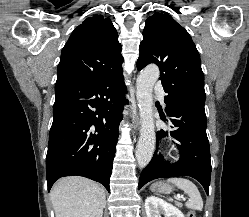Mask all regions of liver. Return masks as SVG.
I'll use <instances>...</instances> for the list:
<instances>
[{
  "label": "liver",
  "instance_id": "liver-1",
  "mask_svg": "<svg viewBox=\"0 0 249 217\" xmlns=\"http://www.w3.org/2000/svg\"><path fill=\"white\" fill-rule=\"evenodd\" d=\"M55 217H102L105 191L86 178L71 176L57 181L51 190Z\"/></svg>",
  "mask_w": 249,
  "mask_h": 217
}]
</instances>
_____
WHAT IS EXPECTED
Make an exact copy of every entry above, but keep the pictures out of it.

SOLUTION
Mask all regions of liver. Return masks as SVG.
I'll use <instances>...</instances> for the list:
<instances>
[{
  "label": "liver",
  "instance_id": "liver-1",
  "mask_svg": "<svg viewBox=\"0 0 249 217\" xmlns=\"http://www.w3.org/2000/svg\"><path fill=\"white\" fill-rule=\"evenodd\" d=\"M55 217H102L105 191L86 178L71 176L57 181L51 190Z\"/></svg>",
  "mask_w": 249,
  "mask_h": 217
}]
</instances>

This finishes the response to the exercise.